この方もいろんなジャンルを手がけているようですが、タンゴ映画制作(というジャンルがあるらしいです)で有名な方のよう。しかし日本にはあまり入ってきておらず、デミケリさんの関わった作品は6本しかないそうです。
そんな作品達は『ベロと8人の子供たち』『新・海賊ブラッド』『ワイアット・アープ』などありますが現在DVDで販売されているのは今作と『ジュリアノ・ジェンマの くたばれカポネ』の2本のみ♪♪1922年に亡くなっているそうです。
個人的な感想

この作品、なんか面白くなるまでが長かったです〜〜〜〜っっ。
もう途中で何回挫折するかと思いました〜〜〜〜っっ。
まず昔の作品という事とかもあるかもなんですが、
序盤から「なんだこの展開?」ってちょいちょい思ってしまい、
私は楽しめませんでした〜〜〜〜〜っっ。
そこが楽しめればたぶん面白く観れる作品かとは思うんですけどっっ。
ただ、ワーノフ博士を追い詰めるヘンリー刑事は何気にかっこよかったですし、
事件が元でちゃっかり彼女になるイルザがめっちゃキュートで可愛かったので、けっこういいカンフル剤になってて観れましたね。
しかしイルザ役のパティ・シェパードさん、次作で吸血鬼を演じるとは思わんかっただろうな…
しかし肝心のモンスター達のメイク…というかデザインというか…
フランケンシュタインは概要にも書いたとおり、妙にかわいいし、
ミイラ男は身体全体が細いし泣き顔だしで迫力がないし、
吸血鬼は…まああんなものなのかなあ…顔を青く塗って牙をつけただけだし……
で、ナッチーさんの狼男もなんか肌色がけっこう残っている感じでイマイチだった気がしましたね〜っっ。

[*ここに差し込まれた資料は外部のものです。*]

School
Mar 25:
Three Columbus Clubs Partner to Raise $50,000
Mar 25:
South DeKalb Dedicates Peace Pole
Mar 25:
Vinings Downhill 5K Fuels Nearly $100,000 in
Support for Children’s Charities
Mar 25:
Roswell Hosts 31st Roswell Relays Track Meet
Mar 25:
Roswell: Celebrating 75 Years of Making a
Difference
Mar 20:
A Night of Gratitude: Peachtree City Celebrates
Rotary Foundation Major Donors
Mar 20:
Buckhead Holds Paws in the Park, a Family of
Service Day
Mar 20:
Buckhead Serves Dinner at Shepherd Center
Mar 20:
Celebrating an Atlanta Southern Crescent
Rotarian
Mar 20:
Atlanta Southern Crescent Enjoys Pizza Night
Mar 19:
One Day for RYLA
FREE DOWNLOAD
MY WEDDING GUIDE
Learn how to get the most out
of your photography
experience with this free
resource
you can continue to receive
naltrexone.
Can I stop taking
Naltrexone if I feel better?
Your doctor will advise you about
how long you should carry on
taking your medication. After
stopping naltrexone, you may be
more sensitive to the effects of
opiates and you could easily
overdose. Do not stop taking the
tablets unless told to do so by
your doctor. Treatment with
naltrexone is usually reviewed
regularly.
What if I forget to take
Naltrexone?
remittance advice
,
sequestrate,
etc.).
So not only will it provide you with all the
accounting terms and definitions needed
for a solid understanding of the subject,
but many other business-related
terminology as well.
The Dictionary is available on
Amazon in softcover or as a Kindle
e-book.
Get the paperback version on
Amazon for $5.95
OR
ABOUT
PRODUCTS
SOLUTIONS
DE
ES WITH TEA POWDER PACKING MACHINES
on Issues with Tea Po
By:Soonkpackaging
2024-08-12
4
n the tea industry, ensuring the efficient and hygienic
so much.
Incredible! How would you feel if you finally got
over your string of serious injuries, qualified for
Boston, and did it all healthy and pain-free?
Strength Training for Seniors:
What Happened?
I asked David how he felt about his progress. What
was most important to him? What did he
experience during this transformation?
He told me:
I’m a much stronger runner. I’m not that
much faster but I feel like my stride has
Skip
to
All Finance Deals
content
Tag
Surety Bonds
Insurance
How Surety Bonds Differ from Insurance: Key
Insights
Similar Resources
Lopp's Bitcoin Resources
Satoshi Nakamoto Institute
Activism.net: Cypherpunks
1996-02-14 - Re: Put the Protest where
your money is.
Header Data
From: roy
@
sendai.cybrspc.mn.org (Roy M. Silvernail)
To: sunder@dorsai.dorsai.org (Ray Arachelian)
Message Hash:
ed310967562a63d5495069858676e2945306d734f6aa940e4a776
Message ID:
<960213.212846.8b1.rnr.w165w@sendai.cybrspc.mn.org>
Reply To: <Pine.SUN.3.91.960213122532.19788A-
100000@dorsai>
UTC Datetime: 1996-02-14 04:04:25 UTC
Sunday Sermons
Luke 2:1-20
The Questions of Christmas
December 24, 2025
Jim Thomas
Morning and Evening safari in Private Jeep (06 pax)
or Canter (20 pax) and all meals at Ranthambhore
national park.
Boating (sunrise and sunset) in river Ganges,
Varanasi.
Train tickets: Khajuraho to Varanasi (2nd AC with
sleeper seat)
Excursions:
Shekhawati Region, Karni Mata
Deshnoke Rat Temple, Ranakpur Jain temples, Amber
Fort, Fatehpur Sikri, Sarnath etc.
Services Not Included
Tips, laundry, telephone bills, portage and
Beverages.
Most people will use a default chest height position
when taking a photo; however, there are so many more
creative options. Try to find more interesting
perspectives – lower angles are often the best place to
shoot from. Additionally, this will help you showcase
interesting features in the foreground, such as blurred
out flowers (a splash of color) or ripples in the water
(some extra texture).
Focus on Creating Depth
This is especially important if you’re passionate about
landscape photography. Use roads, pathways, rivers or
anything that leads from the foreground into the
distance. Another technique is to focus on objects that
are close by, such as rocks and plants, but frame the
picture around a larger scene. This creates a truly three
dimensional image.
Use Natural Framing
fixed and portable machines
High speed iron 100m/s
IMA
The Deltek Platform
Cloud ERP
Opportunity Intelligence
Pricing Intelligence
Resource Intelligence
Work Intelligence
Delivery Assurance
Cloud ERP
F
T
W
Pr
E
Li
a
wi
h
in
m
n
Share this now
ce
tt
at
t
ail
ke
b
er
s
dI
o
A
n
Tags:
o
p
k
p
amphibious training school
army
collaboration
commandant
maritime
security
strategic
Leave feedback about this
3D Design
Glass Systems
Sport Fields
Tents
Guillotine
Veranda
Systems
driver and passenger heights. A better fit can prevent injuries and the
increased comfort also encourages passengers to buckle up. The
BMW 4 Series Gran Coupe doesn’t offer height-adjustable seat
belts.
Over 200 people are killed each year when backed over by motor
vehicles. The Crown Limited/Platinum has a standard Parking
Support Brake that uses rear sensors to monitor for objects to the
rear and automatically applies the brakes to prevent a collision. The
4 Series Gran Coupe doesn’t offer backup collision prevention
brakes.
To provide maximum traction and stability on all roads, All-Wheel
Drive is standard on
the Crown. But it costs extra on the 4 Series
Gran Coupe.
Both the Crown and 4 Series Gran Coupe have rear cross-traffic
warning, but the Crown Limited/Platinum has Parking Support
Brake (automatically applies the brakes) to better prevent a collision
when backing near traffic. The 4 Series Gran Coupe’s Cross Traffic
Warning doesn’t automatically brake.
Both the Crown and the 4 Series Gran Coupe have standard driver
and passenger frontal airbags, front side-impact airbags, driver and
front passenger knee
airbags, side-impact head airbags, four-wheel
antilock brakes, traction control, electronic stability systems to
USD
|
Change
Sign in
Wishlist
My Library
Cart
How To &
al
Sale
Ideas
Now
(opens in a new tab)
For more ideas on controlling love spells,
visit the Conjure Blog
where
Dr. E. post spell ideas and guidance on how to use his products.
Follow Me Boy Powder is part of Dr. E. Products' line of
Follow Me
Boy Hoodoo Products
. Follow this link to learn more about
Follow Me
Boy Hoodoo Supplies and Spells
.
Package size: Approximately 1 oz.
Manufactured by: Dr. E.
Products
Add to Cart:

で、それなりに盛り上がっていく後半も……ねえって感じで、
最後までそこまで面白い作品とは思えませんでしたっっ。
やっぱりモンスター総出演的な作品って当たりがない気がする〜……。
元ネタと言われている『プラン9〜』もあまり覚えていないので比較できないですが、
まあ、あれよりは面白いのか?そんな感じです。
ポール・ナッチーさんのファンか、古典ホラーマニアの方には史料的な意味でおすすめしても良いかもしれませんね。
という訳で今回は『モンスター・パニック/怪奇作戦』についてザックリ書いてみました。